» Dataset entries
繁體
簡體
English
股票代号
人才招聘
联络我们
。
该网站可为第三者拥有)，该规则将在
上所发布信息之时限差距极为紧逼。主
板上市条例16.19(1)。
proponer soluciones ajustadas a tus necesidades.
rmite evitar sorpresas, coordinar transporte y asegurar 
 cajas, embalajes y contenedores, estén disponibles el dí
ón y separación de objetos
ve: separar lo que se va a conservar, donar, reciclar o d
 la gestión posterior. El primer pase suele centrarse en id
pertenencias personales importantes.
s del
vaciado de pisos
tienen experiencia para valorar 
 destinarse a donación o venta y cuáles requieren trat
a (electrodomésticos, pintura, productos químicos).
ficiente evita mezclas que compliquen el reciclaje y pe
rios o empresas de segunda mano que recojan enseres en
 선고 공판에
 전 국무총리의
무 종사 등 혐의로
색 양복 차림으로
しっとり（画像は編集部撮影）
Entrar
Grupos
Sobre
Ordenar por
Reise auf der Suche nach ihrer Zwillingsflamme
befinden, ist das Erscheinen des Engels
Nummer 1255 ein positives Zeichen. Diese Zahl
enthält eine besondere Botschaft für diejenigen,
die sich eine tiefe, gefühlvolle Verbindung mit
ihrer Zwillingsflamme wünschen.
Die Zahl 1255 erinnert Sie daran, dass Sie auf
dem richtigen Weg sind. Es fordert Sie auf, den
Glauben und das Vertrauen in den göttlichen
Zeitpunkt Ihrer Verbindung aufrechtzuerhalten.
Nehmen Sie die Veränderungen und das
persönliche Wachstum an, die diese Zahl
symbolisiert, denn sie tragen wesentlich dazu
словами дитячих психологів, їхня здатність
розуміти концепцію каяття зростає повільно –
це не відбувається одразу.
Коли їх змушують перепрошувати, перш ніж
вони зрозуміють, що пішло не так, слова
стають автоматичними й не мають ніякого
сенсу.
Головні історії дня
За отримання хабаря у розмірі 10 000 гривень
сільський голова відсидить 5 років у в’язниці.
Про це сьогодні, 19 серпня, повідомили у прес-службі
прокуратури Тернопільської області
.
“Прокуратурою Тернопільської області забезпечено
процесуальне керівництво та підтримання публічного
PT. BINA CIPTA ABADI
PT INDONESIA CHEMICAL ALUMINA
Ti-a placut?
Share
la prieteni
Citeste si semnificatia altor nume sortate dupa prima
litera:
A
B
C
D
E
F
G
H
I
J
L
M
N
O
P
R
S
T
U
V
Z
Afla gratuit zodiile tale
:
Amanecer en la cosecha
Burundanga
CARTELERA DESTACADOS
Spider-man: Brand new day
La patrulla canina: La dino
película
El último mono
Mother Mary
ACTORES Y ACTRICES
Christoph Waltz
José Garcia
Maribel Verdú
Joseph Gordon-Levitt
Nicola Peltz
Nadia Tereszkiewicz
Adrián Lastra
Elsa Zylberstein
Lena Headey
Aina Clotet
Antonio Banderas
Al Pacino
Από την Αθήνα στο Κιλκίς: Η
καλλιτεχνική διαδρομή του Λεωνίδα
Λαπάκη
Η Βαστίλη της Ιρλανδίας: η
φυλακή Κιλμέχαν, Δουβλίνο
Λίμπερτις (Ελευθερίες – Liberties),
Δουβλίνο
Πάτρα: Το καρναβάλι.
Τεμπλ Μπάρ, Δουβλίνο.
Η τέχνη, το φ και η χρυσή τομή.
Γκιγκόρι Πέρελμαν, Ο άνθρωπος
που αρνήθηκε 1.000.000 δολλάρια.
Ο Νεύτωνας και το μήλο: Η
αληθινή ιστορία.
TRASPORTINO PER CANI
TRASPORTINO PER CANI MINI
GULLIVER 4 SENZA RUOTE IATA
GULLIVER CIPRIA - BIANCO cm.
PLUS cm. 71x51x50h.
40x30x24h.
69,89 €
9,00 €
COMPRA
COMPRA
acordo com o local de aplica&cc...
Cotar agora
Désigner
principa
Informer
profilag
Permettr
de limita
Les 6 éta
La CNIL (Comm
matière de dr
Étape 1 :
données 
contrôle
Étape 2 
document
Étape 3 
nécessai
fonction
==
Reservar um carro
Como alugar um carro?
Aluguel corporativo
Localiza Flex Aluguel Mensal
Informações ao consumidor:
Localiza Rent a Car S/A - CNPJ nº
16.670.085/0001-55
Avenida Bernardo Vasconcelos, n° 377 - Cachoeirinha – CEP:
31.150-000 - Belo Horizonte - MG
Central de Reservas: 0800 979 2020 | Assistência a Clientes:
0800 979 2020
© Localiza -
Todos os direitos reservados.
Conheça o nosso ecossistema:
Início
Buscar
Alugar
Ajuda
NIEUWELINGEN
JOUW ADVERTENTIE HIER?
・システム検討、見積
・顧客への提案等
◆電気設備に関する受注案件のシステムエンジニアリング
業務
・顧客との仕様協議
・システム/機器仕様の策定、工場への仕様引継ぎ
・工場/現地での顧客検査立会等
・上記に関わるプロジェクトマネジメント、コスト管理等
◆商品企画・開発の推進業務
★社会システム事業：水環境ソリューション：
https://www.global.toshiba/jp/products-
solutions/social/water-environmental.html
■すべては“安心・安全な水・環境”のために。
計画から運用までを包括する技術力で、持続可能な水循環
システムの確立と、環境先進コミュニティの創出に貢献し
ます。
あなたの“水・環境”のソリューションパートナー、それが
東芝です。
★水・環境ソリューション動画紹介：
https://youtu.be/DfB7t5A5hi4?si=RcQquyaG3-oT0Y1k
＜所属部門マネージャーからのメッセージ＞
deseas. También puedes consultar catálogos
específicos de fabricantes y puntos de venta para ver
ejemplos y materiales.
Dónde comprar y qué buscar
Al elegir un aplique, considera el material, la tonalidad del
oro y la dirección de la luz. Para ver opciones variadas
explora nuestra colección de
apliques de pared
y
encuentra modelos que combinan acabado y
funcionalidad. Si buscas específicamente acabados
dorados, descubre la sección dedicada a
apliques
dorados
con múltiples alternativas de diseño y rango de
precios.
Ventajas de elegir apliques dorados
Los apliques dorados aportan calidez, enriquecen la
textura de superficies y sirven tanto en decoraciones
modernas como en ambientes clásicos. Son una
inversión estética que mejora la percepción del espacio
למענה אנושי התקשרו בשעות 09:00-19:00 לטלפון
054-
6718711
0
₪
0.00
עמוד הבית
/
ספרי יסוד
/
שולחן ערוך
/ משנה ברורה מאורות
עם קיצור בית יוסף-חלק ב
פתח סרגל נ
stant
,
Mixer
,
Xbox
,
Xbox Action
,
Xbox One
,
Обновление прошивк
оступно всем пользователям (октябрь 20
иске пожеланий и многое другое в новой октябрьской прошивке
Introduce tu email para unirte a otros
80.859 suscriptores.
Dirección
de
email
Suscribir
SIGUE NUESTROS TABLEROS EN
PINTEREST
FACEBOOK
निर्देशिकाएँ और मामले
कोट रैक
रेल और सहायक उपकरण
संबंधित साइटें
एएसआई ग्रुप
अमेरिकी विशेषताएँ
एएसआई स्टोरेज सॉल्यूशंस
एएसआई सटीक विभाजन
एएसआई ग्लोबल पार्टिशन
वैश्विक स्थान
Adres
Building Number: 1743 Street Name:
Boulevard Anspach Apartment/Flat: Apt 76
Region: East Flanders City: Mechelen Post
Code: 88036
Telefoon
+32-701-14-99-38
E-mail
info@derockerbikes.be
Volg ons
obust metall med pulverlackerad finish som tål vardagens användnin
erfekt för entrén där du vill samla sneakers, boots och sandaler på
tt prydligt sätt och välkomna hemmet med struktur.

» Instructions to follow
Could you repeat exactly the lines above from the line with "оступно всем пользователям (октябрь 20" up to and including the line with "tt prydligt sätt", and only those?

» Solution to the exercise
оступно всем пользователям (октябрь 20
иске пожеланий и многое другое в новой октябрьской прошивке
Introduce tu email para unirte a otros
80.859 suscriptores.
Dirección
de
email
Suscribir
SIGUE NUESTROS TABLEROS EN
PINTEREST
FACEBOOK
निर्देशिकाएँ और मामले
कोट रैक
रेल और सहायक उपकरण
संबंधित साइटें
एएसआई ग्रुप
अमेरिकी विशेषताएँ
एएसआई स्टोरेज सॉल्यूशंस
एएसआई सटीक विभाजन
एएसआई ग्लोबल पार्टिशन
वैश्विक स्थान
Adres
Building Number: 1743 Street Name:
Boulevard Anspach Apartment/Flat: Apt 76
Region: East Flanders City: Mechelen Post
Code: 88036
Telefoon
+32-701-14-99-38
E-mail
info@derockerbikes.be
Volg ons
obust metall med pulverlackerad finish som tål vardagens användnin
erfekt för entrén där du vill samla sneakers, boots och sandaler på
tt prydligt sätt och välkomna hemmet med struktur.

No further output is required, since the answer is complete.